Anthrax and smallpox – Frequently asked questions
Biological disease of category A: – The public health system of the United States. UU And primary health care providers must be prepared to address various biological agents, including pathogens that are rarely seen in the United States. High priority agents (Category A) include agencies that pose a risk to national security because:
it can be spread or transmitted easily from person to person; cause high mortality, with potential for significant impact on public health; it could cause public panic and social disturbance; and require special actions for public health preparation.
These agents / diseases include: Bacillus anthracis (anthrax), Clostridium botulinum toxin (botulism), Yersinia pestis (plague), Variola major (smallpox), Francisella tularensis (tularemia) and viral hemorrhagic fever.

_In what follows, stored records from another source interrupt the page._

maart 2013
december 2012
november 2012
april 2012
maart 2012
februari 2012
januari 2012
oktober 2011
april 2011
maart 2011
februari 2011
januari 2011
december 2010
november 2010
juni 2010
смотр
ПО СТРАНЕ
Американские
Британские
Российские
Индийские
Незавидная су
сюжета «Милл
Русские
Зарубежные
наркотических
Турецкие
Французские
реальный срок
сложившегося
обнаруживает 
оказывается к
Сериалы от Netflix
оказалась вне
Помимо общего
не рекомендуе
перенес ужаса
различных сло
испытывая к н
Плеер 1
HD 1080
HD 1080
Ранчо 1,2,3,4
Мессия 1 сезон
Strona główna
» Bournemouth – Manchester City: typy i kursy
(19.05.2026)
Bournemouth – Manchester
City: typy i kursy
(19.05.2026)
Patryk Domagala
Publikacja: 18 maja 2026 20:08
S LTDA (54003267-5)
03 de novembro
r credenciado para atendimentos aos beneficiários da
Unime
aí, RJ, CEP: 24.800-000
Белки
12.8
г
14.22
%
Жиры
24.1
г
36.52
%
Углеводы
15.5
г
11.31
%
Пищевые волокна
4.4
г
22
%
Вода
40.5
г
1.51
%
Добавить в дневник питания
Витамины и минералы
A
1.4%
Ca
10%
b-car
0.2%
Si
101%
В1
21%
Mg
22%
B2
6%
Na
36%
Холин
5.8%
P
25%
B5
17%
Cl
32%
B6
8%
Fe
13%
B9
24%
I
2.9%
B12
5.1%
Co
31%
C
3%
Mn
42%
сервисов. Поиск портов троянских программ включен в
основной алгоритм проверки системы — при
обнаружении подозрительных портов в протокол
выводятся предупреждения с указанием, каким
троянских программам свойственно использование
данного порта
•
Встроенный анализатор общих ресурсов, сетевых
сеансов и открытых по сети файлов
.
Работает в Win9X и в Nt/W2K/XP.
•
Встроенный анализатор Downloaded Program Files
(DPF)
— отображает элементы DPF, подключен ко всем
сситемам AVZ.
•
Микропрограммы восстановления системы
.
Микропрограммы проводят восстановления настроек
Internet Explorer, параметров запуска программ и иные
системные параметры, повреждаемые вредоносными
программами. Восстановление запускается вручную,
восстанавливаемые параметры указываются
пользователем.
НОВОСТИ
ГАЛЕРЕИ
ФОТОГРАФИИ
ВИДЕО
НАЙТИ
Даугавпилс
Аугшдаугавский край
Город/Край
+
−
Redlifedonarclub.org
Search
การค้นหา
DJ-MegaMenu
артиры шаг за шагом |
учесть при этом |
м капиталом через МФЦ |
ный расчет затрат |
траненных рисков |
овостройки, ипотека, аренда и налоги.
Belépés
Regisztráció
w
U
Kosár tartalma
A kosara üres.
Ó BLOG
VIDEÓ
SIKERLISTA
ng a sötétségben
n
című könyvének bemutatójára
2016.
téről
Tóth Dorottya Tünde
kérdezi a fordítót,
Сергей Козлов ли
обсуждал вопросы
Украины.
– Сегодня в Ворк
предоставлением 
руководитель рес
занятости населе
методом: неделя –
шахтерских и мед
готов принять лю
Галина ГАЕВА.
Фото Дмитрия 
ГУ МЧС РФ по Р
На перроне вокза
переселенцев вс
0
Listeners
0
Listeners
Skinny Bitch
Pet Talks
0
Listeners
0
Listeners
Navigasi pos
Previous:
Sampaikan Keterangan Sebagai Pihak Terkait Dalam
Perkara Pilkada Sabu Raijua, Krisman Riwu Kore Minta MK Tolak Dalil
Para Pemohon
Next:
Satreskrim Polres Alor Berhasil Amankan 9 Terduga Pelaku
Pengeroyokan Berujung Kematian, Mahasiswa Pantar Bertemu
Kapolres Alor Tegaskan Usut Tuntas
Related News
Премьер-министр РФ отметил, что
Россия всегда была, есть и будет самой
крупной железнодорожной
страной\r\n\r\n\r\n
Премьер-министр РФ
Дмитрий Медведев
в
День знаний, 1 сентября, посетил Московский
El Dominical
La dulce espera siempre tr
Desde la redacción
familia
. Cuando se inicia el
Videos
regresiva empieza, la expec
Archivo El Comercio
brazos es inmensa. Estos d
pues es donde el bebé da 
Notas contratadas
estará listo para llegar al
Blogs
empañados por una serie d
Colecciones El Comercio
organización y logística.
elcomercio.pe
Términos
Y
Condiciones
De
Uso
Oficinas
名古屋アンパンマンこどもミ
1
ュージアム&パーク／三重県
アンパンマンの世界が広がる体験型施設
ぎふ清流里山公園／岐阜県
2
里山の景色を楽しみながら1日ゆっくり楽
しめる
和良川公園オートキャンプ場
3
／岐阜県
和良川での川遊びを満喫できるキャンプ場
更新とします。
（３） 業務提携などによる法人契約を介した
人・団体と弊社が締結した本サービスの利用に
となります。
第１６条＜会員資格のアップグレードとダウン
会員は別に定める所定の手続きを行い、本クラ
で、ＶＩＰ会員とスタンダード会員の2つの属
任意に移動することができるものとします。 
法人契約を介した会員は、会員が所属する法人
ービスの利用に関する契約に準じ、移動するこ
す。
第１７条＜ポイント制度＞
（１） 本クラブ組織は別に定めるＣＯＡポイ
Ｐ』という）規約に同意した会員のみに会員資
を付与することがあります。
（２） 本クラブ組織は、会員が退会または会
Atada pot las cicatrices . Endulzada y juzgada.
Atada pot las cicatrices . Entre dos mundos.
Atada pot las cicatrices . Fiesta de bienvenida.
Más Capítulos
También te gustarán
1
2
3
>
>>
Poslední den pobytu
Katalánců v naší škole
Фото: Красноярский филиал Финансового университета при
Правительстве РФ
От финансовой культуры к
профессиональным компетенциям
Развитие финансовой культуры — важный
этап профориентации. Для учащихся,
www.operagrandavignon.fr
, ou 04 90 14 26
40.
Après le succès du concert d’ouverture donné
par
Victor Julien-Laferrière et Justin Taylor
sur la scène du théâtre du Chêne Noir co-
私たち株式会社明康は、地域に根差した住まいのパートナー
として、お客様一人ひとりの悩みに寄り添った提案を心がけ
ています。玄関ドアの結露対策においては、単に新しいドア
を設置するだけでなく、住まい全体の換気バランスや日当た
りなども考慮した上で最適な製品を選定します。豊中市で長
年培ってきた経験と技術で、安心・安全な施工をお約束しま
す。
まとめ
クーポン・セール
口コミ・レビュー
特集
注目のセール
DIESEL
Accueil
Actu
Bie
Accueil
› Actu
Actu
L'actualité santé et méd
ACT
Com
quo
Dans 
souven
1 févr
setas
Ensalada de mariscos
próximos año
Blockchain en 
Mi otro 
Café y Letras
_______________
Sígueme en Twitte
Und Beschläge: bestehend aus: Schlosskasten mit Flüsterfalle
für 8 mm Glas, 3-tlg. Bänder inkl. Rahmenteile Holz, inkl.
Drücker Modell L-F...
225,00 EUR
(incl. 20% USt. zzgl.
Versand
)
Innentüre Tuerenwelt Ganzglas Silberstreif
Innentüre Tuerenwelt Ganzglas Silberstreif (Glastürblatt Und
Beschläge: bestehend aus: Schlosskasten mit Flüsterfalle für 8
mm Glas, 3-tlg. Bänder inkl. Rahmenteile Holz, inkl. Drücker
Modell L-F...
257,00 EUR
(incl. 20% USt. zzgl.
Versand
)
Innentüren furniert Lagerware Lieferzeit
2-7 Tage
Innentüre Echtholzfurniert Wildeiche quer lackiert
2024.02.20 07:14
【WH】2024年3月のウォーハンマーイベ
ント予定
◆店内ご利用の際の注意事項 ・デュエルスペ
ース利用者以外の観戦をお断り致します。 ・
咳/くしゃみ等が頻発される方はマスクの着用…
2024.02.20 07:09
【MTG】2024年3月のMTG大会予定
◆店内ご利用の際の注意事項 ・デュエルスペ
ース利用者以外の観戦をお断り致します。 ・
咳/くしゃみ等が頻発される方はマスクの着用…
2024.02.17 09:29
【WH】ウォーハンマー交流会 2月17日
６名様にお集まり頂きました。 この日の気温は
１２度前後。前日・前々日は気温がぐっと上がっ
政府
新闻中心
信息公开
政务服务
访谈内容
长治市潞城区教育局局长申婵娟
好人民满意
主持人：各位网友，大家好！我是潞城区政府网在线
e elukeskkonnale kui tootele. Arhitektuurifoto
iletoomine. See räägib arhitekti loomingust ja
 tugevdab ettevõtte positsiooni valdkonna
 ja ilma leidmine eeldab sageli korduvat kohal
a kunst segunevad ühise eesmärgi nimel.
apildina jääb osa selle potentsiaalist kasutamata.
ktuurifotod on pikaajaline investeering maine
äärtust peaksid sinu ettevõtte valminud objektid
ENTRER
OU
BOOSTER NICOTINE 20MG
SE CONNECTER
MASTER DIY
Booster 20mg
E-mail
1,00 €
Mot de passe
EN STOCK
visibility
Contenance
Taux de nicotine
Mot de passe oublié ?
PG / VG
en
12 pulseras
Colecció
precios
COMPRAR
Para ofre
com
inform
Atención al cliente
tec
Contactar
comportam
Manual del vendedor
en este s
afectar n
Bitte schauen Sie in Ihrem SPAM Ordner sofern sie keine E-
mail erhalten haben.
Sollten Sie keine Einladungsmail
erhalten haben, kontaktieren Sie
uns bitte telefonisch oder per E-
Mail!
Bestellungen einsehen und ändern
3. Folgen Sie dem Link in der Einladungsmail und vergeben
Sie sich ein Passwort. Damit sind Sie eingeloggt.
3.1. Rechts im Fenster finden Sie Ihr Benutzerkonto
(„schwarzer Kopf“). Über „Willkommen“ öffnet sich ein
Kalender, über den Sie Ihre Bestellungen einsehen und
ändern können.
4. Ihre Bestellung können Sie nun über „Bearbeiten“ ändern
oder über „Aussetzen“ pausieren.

Q) What should I know about anthrax?
Anthrax. Our course of action to prevent anthrax after exposure in the civilian population would be with antibiotics. Vaccination is not recommended, and the vaccine is not available to health care providers or the general public. We do not recommend that doctors prescribe antibiotics for anthrax at this time. Currently we have enough antibiotics to prevent the disease in 2 million people exposed to anthrax, therefore, we can quickly administer preventive medicine to those who may be affected by this disease, which can not be transmitted between people.
Q) What should I know about smallpox?
Smallpox. Vaccination is not recommended, and the vaccine is not available to health providers or the public. In the absence of a confirmed case of smallpox anywhere in the world, there is no need to vaccinate against smallpox. There may also be serious side effects to the smallpox vaccine, which is another reason why we do not recommend vaccination. In the case of an outbreak, the CDC has clear guidelines to quickly provide the vaccine to people exposed to this disease. The vaccine is stored safely for use in the event of an outbreak.
Q) What should I do to be prepared?
Preparation. We continue to hear stories from the public buying gas masks and accumulating drugs in anticipation of a possible chemical attack with a bioterrorist. We do not recommend either. As Secretary Thompson said recently, people should not be scared and think they need a gas mask. In the event of a public health emergency, local and state health departments will inform the public about the actions that individuals must take.